Keep Doing It By Hand
More power to you. Literally. But as people age, this simply becomes less practical or even possible. For lifelong farmers and smaller scale agricultural operations, the more stuff you have to do by hand, the harder and more time-consuming it makes all your other tasks.
And in some situations, like powering a barn, there is no “by hand” option. You can pump water by hand, but you can’t produce cool air or turn on lights by hand, or install an office in your barn and expect your computers to work.
In terms of powering a barn, you’re pretty much in the dark if you don’t use some form of power generation.
You can see why solar is the clear winner compared to the other options when it comes to powering a barn, especially one with no electricity currently available.
It requires almost no maintenance.
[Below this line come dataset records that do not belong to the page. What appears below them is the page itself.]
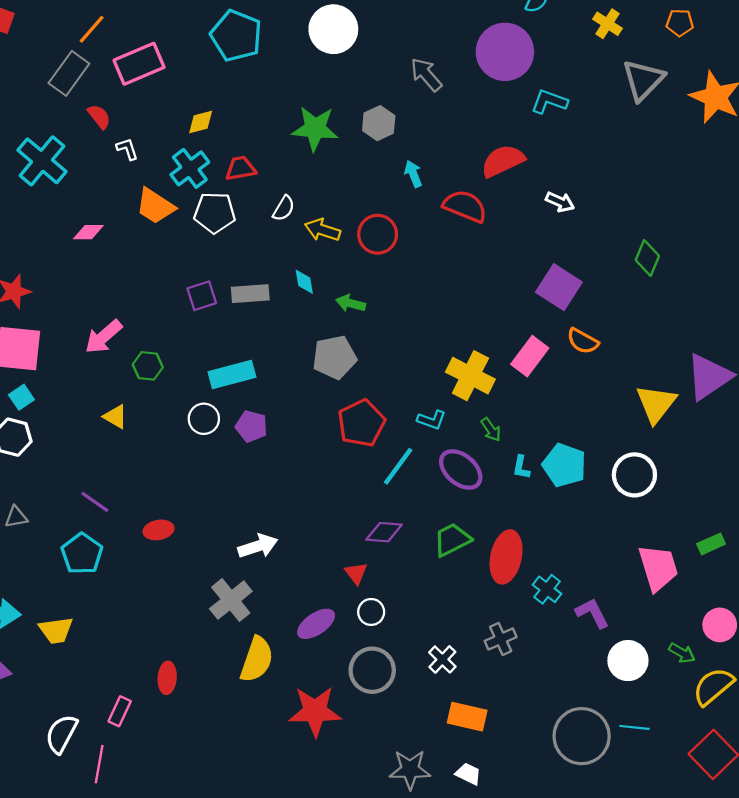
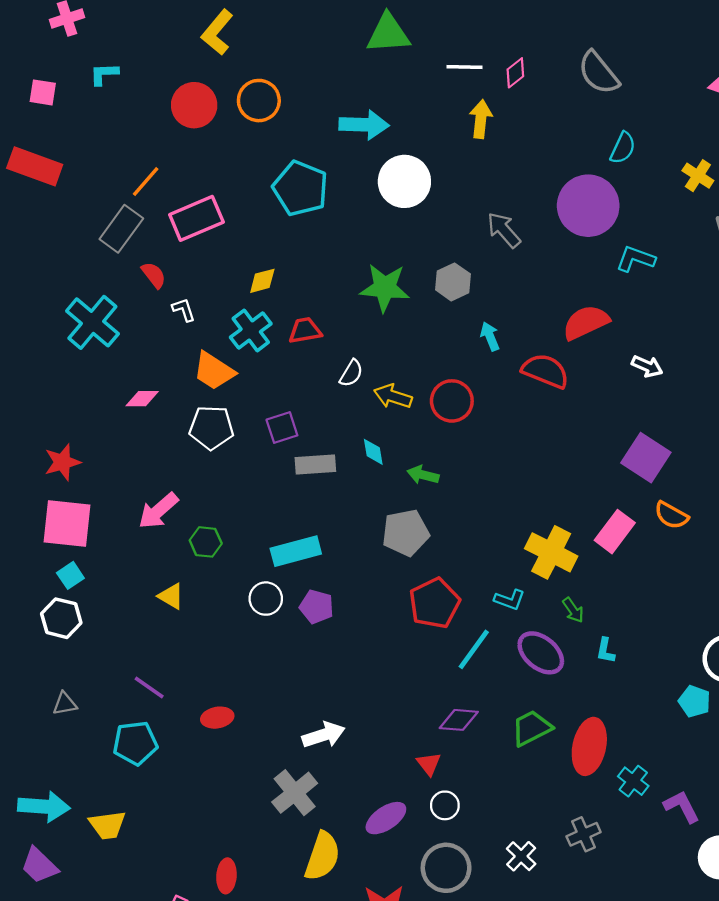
white pentagon: (215, 213) -> (211, 428), moved
purple square: (202, 296) -> (282, 428), moved
cyan pentagon: (564, 465) -> (694, 701), moved, size x0.7
cyan pentagon: (82, 554) -> (135, 743), turned 30

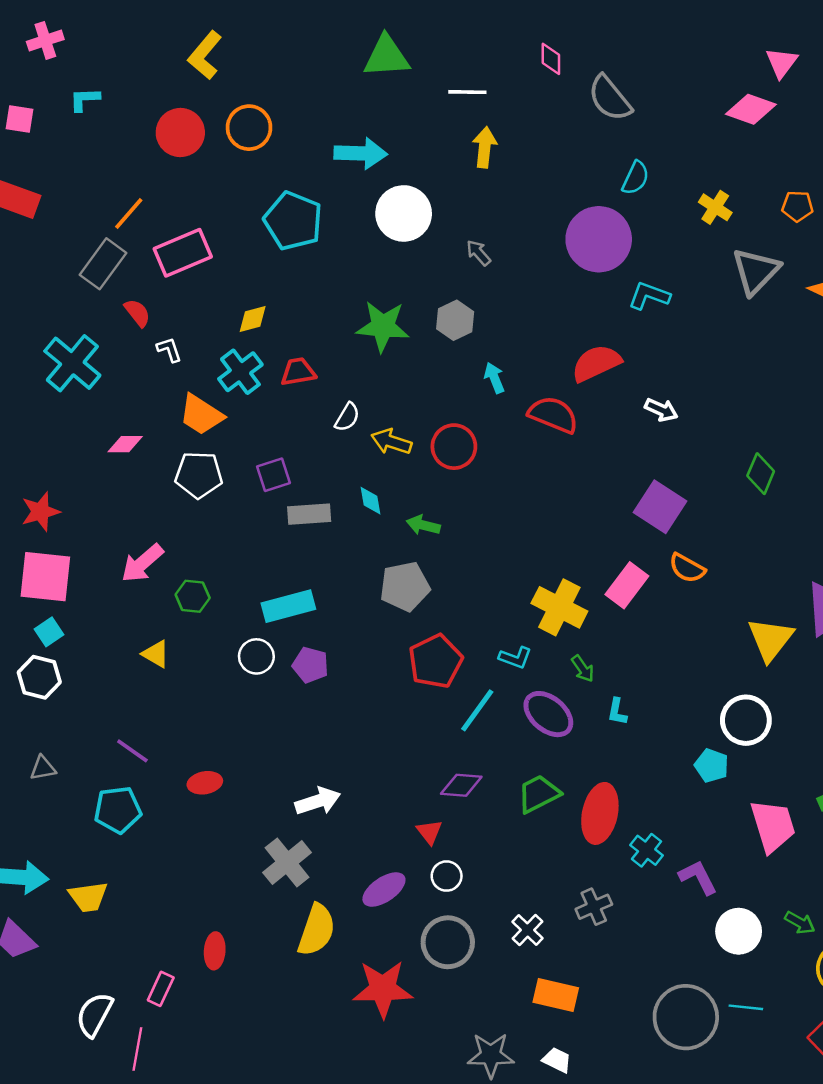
pink diamond: (515, 73) -> (551, 59), moved, turned -52
gray arrow: (504, 230) -> (478, 253), moved, size x0.7

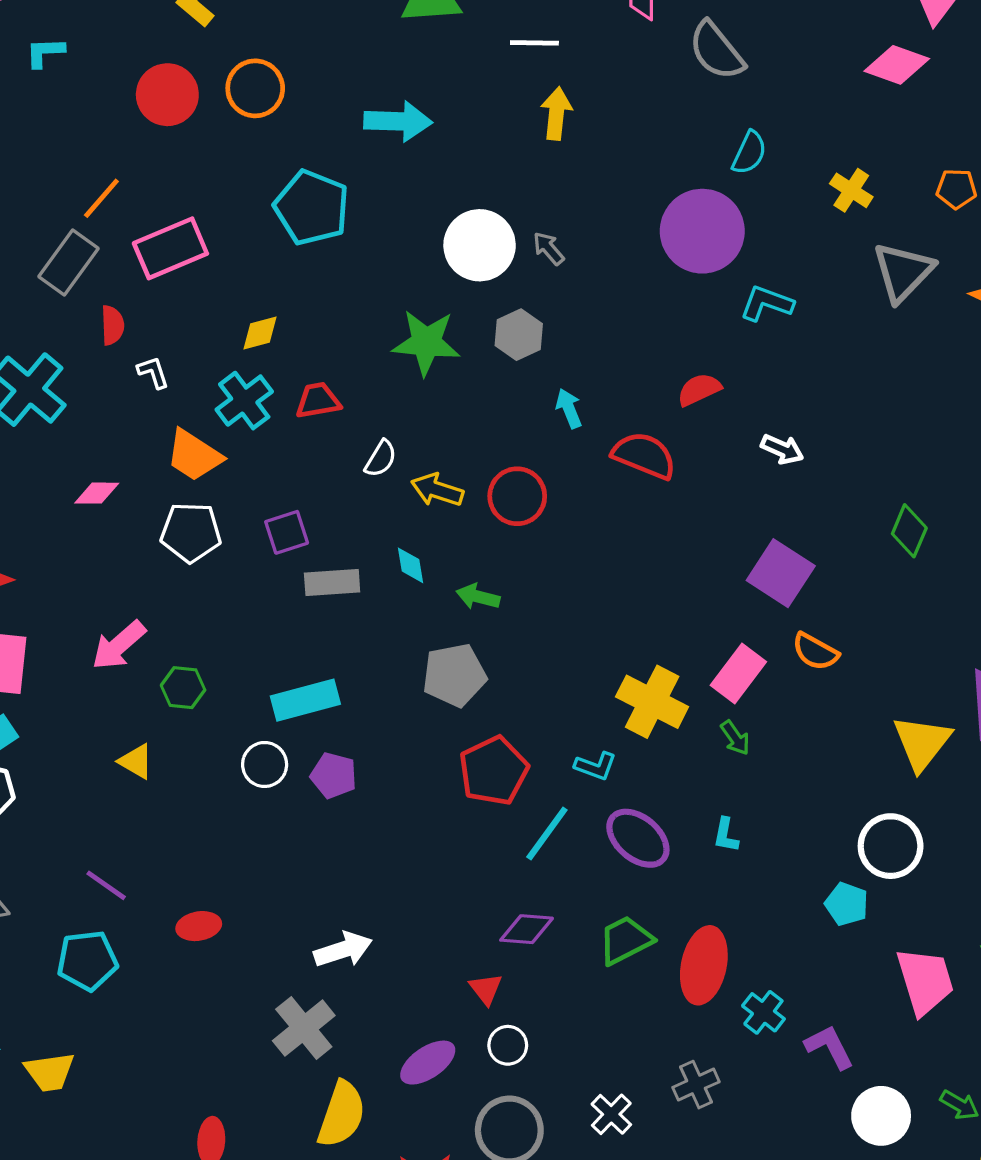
white circle: (404, 213) -> (480, 245), moved
red semicircle: (137, 313) -> (112, 325), turned 36
red semicircle: (596, 363) -> (699, 390), size x0.7
green arrow: (583, 669) -> (735, 738), moved

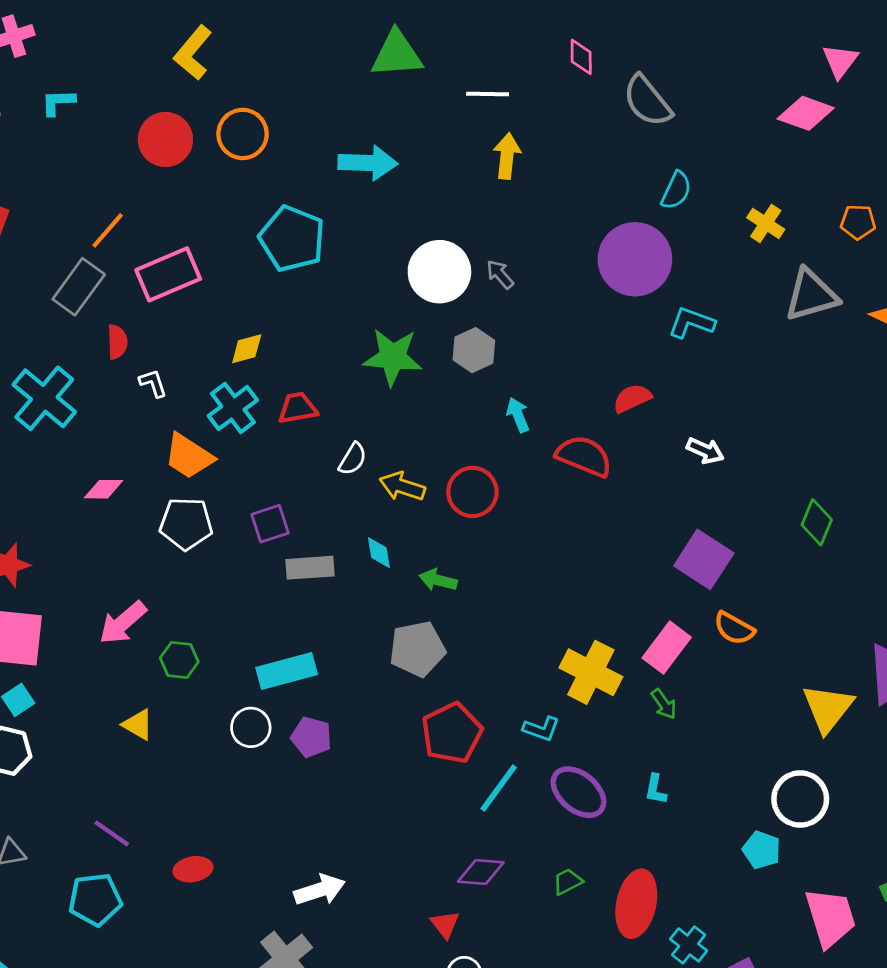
gray triangle: (903, 272) -> (811, 295), turned 30
green trapezoid: (625, 940) -> (567, 882), size x0.6

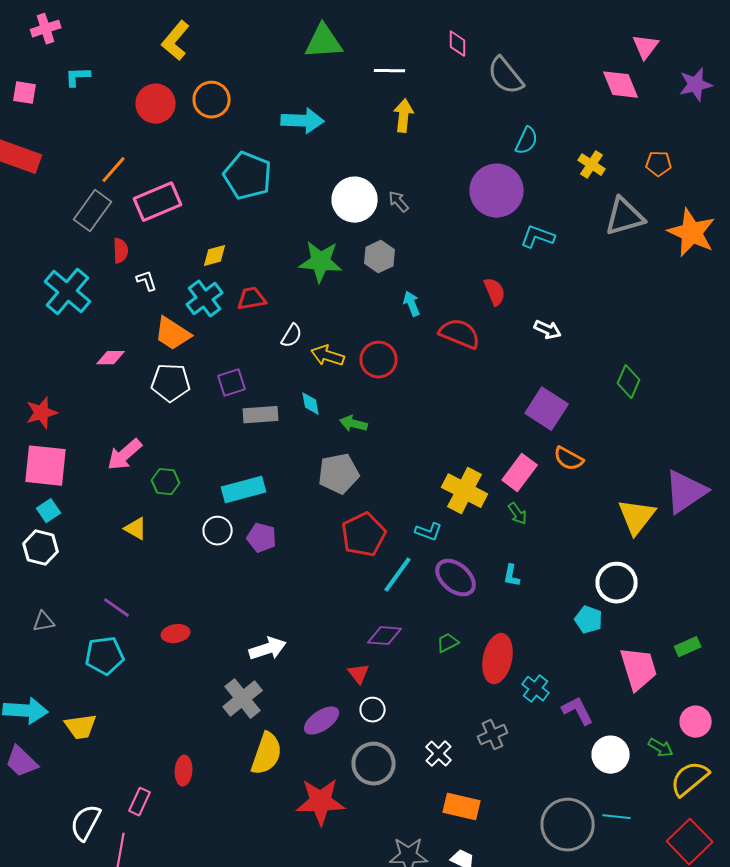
pink diamond: (806, 113) -> (621, 85), turned 48
red semicircle: (632, 398) -> (495, 292), turned 92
Just a couple cleanings a year and the rare component checkup. It’s quiet. Once you’ve installed it, there are no new bills to pay. No fuel costs. No taxes. Just free energy from the sun. And once you’ve recovered your initial investment, you’re set for decades.
And when comparing the costs to install electrical lines to the costs to install solar panels, especially for smaller systems – solar is actually the cheaper option. When you add in the yearly utility bills compared to the total lack of bills for your panels, solar becomes an even better financial decision.
The Wise Farmer Plans Ahead
As you know, farming and agriculture practices are built upon centuries of knowledge and experience. And you don’t generally do things on a “whim” when it comes to farming. Your livelihood – and the livelihoods of all the people who depend on you for food – depend on things working right every time.
When it comes to powering up an old barn, or modernizing a newer one, you have to consider your options and not make hasty decisions.